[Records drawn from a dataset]
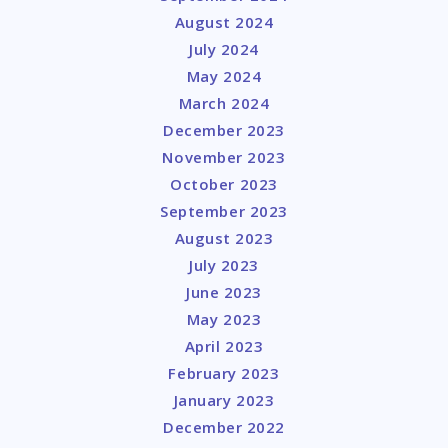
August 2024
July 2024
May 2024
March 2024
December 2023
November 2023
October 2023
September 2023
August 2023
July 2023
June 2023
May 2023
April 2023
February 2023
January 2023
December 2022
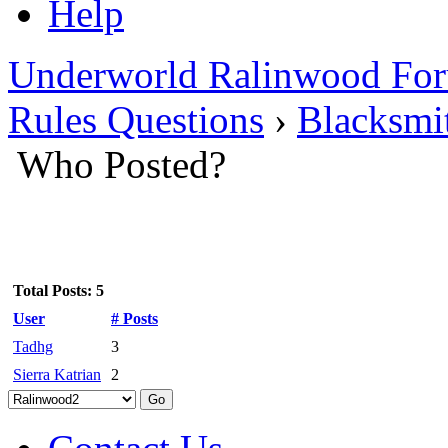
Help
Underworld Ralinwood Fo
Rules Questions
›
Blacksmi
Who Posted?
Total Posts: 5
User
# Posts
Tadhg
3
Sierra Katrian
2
==
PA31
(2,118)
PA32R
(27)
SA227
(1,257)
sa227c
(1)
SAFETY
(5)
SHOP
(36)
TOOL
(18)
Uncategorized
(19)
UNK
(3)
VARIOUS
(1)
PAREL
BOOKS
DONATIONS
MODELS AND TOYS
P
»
...
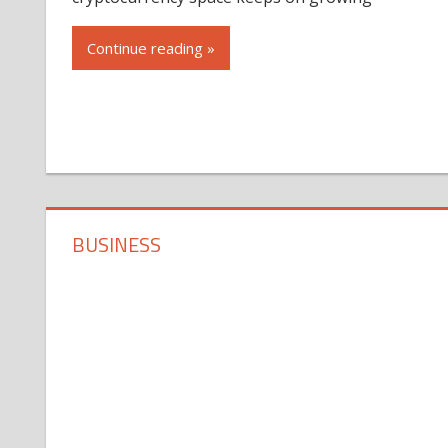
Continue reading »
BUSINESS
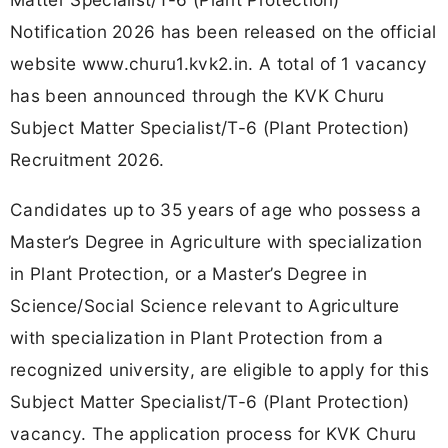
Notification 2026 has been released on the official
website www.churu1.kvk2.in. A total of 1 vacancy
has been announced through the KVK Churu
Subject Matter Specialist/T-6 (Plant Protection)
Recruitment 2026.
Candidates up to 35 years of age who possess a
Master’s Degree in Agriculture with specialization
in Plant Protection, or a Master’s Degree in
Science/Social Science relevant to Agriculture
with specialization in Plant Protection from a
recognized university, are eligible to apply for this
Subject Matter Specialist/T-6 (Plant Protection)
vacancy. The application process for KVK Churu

• **TASK OBJECTIVE**: Whenever a line above has the word "with" in it, copy that line.

• **RESPONSE TO THIS TASK**:
Master’s Degree in Agriculture with specialization
with specialization in Plant Protection from a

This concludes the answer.